I have only shared a slice of myself through my blog posts through the past couple of years. I’ve shared my passion for learning and my belief that technology can effectively foster more active, critical experiences for our students than the types of experiences they too frequently encounter in higher education today. In this blog post, I wish to hone in on a more focused issue that is the cornerstone of higher education in the US and, perhaps, the most vulnerable of all in some of our 50 states today — affordable access to all.

I am a Californian. I grew up in the heart of Silicon Valley, in south San Jose in a beautiful area near the foothills of the Santa Cruz mountains area known as Almaden Valley. My father was a research chemist for more than 30-years at the IBM Research Lab and my mother raised me and my two sisters and was actively involved in our schools (I have a memory of a friend in elementary school asking me if my mom “owned the school” — just a taste of how “involved” she was). Needless to say, the importance of education was instilled in me from early on. But what my parents actively instilled in me was more than just the importance of getting an “education.”

My father came from a very poor family in New Jersey in which he was one of fifteen children. His mother died suddenly before he completed junior high and his father pushed him to work early to make money for the family. My dad grew up with a relentless passion for reading, one that has never ceased. He tells me stories about how he would be scolded for “wasting time” if his father discovered him reading a book, rather than “working.” So to fulfill his passion for learning, he would take books from dumpsters while nobody was looking and read them under the covers by flashlight at night.

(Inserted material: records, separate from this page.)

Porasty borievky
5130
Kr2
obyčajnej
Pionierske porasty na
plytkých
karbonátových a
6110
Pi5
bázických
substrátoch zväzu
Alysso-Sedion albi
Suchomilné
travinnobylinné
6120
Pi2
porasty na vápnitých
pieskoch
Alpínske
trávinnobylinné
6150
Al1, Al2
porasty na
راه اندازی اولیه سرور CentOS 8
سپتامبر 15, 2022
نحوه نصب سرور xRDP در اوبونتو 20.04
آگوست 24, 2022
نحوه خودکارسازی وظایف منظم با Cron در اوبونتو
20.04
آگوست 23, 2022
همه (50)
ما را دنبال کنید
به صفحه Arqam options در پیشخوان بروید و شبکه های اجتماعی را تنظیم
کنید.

After high school, he tried diligently to get a college degree in New Jersey but it proved too challenging and expensive. He couldn’t seem to work enough hours during the day as a mechanic to still have time and energy to go to school and study at night. And then something magical occurred. There was a football coach who was spreading a magical story about schools in California giving away college educations for free. These magical wonderlands were referred to as “community colleges.”

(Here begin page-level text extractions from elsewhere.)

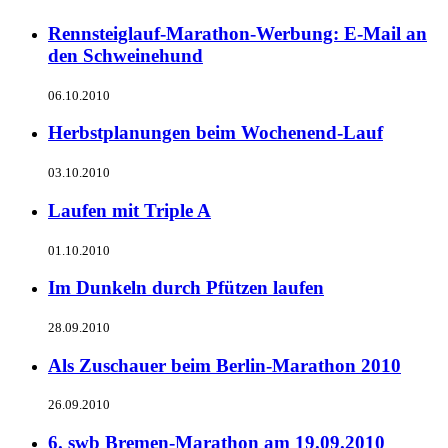
Rennsteiglauf-Marathon-Werbung: E-Mail an
den Schweinehund
06.10.2010
Herbstplanungen beim Wochenend-Lauf
03.10.2010
Laufen mit Triple A
01.10.2010
Im Dunkeln durch Pfützen laufen
28.09.2010
Als Zuschauer beim Berlin-Marathon 2010
26.09.2010
6. swb Bremen-Marathon am 19.09.2010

My father gave up everything in his home town — he quit his job, said good-bye to his friends and family, and left town in his car with only dollars in his pocket. He drove across the country to a small town in California called Porterville where he attended Porterville Community College. He began taking classes there, for free. He was the first in his family to graduate from high school and now he was the first to be attending college. He fulfilled the requirements for his AA degree and then moved on to San Jose State, part of the now 23-campus CSU system, where he complete both an undergraduate degree and master’s degree. Then he proceed out of state to Iowa State where he successfully completed his PhD in Chemistry. My dad is, to me, the greatest community college success story that exists.

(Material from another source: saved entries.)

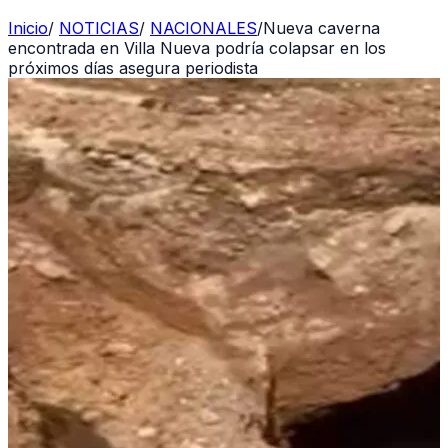
Inicio
/
NOTICIAS
/
NACIONALES
/
Nueva caverna
encontrada en Villa Nueva podría colapsar en los
próximos días asegura periodista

Rarely do we think of a community college contributing to a college student’s success when we hear of him earning a PhD. But if you were to ask my dad which institution was the most critical to his success, he would tell you it was Porterville Community College, no doubt. In fact, just a couple of years ago, he returned to the campus with two classmates, roughly 50 years after they graduated, just to pay homage to the campus that granted them access to education. If it wasn’t for Porterville CC, that PhD would have been nothing other than a day dream in the mind of a tired car mechanic in New Jersey. My dad’s story reminds me everyday why community colleges’ commitment to affordable access to higher education by all is so very crucial to supporting success to the future of our country. And I think of his story each time I read a story about the current California budget cuts, respond to a former student who wants me to write a letter of recommendation for applications, or look into the eyes of my two young children and wonder about their own futures.

Imagine, just imagine, how many students in the next few years alone will be squeezed out of the higher education system in California due to the current budget crisis. Just this year, public higher ed institutions have coped with over $1 billion in budget cuts. Over two years, these cuts are projected to reach the $3 billion mark — it’s going to get much worse, folks.

Community colleges in California are already stretched beyond their current budget capacity. The public needs to clearly understand that a crowded community college does not receive the money from student tuition. This money is returned directly to the California general fund. CCCs are funded based on a growth formula determined by the state. If a college exceeds the growth they are allotted, they are serving students they don’t have money to support. In other words, community colleges do not financially benefit from crowded classrooms. That’s the harsh reality of community colleges.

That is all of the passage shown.